When you start thinking about it, most therapies teach you how to have your parts organized. Gestalt builds a topdog and an underdog. Psychosynthesis is a little bit more creative about it: They've got a big circle, and you get to have a whole bunch of parts inside. However, they all have to be famous people; there are no unknown parts.
Most of the time when parts are described, they are described not in terms of what they do—their function—but in terms of how they do it—their behavior. If you have studied the psychosynthesis model or the TA model, you know that people usually describe, isolate, and create parts in terms of how the parts behave. So for example, if you go through a Satir parts party, you might have a «stupid» part—a part that makes you act stupid. At the end of the party, rather than being a «stupid» part, it would become your «ability to learn at your own rate» or your «ability to ask questions» or some other positive behavior. The behavior goes from being something negative to being something positive. However, it is still a behavior that is not clearly tied to an outcome. This is a very important difference. We build parts to achieve outcomes. The parts that are created through the random processes that people use in therapy usually achieve behaviors rather than outcomes.
Every therapy I've ever studied has within it some way of building parts. Some people don't have an unconscious mind until they go into hypnosis. If you believe that the «unconscious mind» exists a priori, then one day you're going to hypnotize somebody and when her conscious mind is gone, you're going to be all alone! That has happened to me. You can't assume that everything is there. Sometimes a person has all her marbles in her conscious mind. Sometimes a person doesn't have much going on in her conscious mind, but has a very well–developed unconscious entity that is a single organized unit. Sometimes that has happened through therapy and sometimes through experience.
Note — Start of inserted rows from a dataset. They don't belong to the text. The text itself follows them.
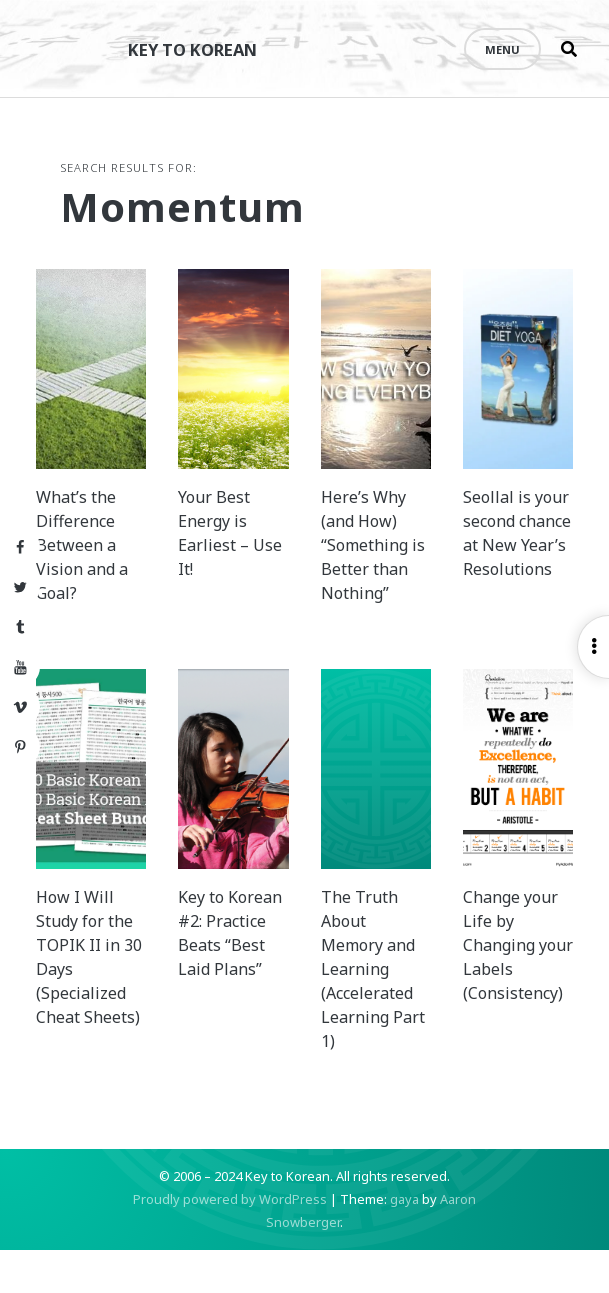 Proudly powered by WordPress (230, 1242)
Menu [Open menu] (502, 49)
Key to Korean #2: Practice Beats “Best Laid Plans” (235, 988)
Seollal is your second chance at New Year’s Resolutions (494, 564)
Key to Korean (205, 48)
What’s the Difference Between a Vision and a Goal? (110, 564)
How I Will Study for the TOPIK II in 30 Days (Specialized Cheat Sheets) (111, 1012)
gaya (404, 1242)
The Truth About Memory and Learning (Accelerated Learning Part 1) (368, 1012)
No matter how parts are created, people have a tendency to describe how a part behaves, rather than to describe the behavior in relationship to outcomes—what that behavior does for them. At one of my first workshops for TA people, I said I believed that every part of every person is a valuable resource. One woman said «That's the stupidest thing I ever heard!»
«Well, I didn't say it was true. I said if you believe that as a therapist, you'll get a lot farther.»
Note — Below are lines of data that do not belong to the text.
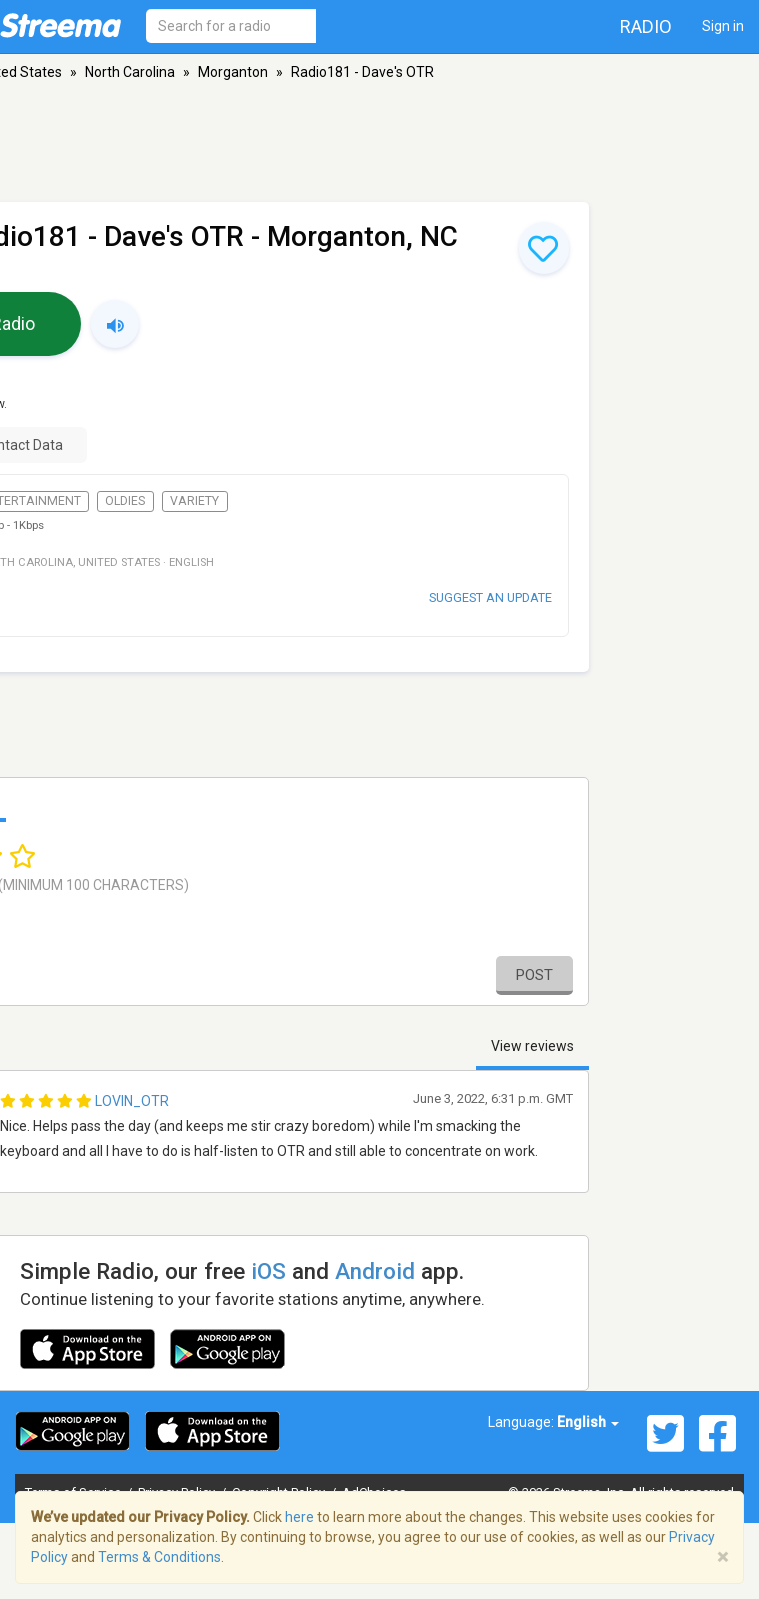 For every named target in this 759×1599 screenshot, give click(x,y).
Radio (646, 26)
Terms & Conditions (159, 1557)
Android (375, 1271)
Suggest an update (490, 597)
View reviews (532, 1046)
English (588, 1422)
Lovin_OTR (132, 1101)
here (299, 1517)
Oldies (125, 501)
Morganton (233, 72)
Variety (194, 501)
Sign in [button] (723, 26)
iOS (268, 1271)
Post (534, 975)
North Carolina (130, 72)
«Well, that's totally ridiculous.»
«What leads you to believe that that's ridiculous?»
«I've got parts that are totally useless. All they do is get in my way.»
«Well, name one that's useless.»
«No matter what I decide to do, I have a part that tells me that I can't ever do it, and that I'm going to fail. It makes everything twice as hard as it needs to be.»
«I'd like to speak to that part directly.» That always gets a TA person, by the way. Talking directly to a part isn't in the TA model. Then if you look over her left shoulder while you talk to that part, it really drives her nuts. It's also a very effective anchoring mechanism. From that time on, every time you look over her left shoulder, that part knows you're speaking to it.